Extracted page text data:
· · · · ·
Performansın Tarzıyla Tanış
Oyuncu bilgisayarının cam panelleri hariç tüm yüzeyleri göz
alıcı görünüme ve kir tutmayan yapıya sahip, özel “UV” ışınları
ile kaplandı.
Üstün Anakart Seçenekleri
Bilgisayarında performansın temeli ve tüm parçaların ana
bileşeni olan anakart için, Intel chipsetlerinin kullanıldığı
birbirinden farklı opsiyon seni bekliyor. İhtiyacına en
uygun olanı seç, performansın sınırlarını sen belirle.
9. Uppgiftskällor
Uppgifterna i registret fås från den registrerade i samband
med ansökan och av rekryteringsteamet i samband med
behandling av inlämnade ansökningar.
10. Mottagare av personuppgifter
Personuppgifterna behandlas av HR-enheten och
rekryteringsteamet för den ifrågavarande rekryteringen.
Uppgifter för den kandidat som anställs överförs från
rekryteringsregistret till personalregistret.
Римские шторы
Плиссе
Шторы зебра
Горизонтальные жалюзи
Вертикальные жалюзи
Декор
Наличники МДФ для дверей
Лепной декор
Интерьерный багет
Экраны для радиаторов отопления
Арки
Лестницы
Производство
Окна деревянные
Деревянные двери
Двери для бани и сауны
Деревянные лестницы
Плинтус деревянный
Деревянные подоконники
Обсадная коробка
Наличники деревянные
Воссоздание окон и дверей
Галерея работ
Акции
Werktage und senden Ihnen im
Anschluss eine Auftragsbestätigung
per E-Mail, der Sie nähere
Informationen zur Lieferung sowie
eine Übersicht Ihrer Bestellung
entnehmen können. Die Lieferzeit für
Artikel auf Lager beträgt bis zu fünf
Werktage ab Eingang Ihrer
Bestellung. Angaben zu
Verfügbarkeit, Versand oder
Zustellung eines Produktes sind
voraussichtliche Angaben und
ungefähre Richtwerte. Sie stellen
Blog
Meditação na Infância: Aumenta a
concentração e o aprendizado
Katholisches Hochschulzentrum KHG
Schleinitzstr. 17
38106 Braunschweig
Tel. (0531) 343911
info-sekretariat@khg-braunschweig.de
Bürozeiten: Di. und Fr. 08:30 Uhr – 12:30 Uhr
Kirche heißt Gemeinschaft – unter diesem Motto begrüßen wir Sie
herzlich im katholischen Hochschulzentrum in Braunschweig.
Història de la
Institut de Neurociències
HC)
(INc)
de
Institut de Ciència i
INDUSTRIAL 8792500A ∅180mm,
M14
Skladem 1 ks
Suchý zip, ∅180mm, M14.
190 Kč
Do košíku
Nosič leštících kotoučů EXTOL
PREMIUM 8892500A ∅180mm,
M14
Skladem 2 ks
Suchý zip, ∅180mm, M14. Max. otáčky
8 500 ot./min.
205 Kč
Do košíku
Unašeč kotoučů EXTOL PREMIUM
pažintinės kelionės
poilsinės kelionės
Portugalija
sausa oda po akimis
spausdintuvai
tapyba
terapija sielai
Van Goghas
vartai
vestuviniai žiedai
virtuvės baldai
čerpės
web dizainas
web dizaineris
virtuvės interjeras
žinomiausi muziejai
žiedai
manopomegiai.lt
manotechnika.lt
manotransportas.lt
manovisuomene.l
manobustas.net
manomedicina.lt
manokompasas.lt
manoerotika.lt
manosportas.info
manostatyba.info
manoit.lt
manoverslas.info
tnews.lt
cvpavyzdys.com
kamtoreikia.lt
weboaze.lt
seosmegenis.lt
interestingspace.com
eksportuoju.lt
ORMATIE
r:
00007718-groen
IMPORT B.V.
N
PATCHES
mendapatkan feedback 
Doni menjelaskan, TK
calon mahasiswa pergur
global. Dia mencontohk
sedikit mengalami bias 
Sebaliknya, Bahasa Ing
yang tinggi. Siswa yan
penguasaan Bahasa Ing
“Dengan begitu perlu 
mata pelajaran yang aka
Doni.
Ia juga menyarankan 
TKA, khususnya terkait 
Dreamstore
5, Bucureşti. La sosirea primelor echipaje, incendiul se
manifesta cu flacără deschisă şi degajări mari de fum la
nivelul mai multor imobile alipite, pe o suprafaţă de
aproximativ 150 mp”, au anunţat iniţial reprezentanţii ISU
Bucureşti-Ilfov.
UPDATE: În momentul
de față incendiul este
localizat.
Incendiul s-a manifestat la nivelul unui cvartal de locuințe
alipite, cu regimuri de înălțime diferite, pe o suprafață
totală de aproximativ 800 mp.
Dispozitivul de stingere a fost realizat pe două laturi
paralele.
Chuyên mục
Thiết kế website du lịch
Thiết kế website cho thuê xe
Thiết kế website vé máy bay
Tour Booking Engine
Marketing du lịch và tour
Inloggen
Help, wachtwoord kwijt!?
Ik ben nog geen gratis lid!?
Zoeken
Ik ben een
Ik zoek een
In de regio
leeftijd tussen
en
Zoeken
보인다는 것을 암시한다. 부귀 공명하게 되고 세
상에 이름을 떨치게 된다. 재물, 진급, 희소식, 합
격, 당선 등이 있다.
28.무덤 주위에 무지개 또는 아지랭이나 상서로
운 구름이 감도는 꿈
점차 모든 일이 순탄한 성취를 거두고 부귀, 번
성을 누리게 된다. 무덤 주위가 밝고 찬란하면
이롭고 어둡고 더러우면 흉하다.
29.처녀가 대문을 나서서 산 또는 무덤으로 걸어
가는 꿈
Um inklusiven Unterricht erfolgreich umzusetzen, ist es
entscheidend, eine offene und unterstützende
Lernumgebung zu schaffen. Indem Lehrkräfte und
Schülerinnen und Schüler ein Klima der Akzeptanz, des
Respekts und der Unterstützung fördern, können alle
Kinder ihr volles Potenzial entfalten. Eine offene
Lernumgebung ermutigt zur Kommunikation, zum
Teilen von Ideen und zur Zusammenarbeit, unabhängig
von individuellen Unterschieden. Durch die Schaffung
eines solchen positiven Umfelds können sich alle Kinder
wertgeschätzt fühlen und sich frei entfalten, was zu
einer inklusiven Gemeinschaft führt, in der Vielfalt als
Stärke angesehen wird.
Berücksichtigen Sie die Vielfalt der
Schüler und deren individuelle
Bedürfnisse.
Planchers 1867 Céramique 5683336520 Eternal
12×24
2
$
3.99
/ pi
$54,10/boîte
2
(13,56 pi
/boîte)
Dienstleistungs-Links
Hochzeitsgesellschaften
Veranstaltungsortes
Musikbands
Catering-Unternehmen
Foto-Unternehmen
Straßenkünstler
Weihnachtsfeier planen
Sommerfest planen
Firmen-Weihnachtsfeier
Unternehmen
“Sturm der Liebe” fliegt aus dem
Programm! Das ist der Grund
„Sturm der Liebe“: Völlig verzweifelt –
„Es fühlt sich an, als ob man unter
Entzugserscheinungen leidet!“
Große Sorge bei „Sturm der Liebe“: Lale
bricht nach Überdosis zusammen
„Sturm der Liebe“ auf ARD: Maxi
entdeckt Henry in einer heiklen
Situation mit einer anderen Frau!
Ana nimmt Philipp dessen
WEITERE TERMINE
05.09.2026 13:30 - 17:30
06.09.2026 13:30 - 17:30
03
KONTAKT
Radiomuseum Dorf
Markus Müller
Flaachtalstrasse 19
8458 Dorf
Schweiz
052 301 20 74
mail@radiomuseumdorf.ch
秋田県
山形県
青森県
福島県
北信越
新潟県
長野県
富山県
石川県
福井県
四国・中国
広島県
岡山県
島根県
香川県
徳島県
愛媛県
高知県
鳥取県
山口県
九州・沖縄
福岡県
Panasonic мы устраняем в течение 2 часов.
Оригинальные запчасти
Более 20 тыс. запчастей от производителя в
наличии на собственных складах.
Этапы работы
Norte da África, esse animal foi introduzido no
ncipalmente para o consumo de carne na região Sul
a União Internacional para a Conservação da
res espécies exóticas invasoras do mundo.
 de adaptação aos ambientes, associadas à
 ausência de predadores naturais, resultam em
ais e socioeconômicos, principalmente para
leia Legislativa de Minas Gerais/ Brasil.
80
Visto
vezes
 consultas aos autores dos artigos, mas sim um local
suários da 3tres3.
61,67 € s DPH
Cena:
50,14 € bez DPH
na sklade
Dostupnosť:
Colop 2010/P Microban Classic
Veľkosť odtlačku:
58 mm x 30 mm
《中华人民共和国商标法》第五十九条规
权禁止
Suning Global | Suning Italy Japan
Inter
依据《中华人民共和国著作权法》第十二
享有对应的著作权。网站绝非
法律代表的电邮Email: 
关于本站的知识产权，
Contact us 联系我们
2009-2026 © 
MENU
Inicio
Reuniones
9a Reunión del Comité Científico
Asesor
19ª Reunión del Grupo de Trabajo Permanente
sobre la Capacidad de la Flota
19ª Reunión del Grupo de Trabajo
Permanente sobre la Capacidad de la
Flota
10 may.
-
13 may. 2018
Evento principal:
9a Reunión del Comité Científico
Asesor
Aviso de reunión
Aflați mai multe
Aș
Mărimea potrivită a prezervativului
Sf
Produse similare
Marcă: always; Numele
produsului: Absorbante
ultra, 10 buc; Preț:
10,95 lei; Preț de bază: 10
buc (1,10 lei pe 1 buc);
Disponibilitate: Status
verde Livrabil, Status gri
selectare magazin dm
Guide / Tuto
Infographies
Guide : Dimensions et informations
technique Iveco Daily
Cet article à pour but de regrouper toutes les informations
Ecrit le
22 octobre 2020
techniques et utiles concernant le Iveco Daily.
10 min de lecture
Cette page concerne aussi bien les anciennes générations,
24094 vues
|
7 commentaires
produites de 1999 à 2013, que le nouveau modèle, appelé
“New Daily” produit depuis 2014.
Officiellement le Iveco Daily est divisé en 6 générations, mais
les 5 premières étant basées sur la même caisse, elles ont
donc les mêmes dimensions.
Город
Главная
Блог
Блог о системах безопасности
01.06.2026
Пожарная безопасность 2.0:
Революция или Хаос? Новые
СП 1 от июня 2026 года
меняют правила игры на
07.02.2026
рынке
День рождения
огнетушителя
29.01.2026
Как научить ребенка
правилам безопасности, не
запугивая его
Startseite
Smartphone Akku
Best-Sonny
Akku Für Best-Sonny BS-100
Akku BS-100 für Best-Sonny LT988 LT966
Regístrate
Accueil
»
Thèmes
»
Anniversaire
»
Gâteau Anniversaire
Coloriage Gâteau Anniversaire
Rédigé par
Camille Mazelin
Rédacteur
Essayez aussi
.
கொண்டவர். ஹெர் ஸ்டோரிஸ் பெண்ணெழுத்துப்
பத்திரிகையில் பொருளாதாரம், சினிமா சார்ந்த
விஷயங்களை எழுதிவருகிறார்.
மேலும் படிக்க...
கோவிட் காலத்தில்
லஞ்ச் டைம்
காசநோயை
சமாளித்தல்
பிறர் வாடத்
· · · · ·
What is needed is a verbatim copy of every line in the records above from the one containing "29.처녀가 대문을 나서서 산 또는 무덤으로 걸어" down to the one containing "ob man unter", both included, and nothing more.

29.처녀가 대문을 나서서 산 또는 무덤으로 걸어
가는 꿈
Um inklusiven Unterricht erfolgreich umzusetzen, ist es
entscheidend, eine offene und unterstützende
Lernumgebung zu schaffen. Indem Lehrkräfte und
Schülerinnen und Schüler ein Klima der Akzeptanz, des
Respekts und der Unterstützung fördern, können alle
Kinder ihr volles Potenzial entfalten. Eine offene
Lernumgebung ermutigt zur Kommunikation, zum
Teilen von Ideen und zur Zusammenarbeit, unabhängig
von individuellen Unterschieden. Durch die Schaffung
eines solchen positiven Umfelds können sich alle Kinder
wertgeschätzt fühlen und sich frei entfalten, was zu
einer inklusiven Gemeinschaft führt, in der Vielfalt als
Stärke angesehen wird.
Berücksichtigen Sie die Vielfalt der
Schüler und deren individuelle
Bedürfnisse.
Planchers 1867 Céramique 5683336520 Eternal
12×24
2
$
3.99
/ pi
$54,10/boîte
2
(13,56 pi
/boîte)
Dienstleistungs-Links
Hochzeitsgesellschaften
Veranstaltungsortes
Musikbands
Catering-Unternehmen
Foto-Unternehmen
Straßenkünstler
Weihnachtsfeier planen
Sommerfest planen
Firmen-Weihnachtsfeier
Unternehmen
“Sturm der Liebe” fliegt aus dem
Programm! Das ist der Grund
„Sturm der Liebe“: Völlig verzweifelt –
„Es fühlt sich an, als ob man unter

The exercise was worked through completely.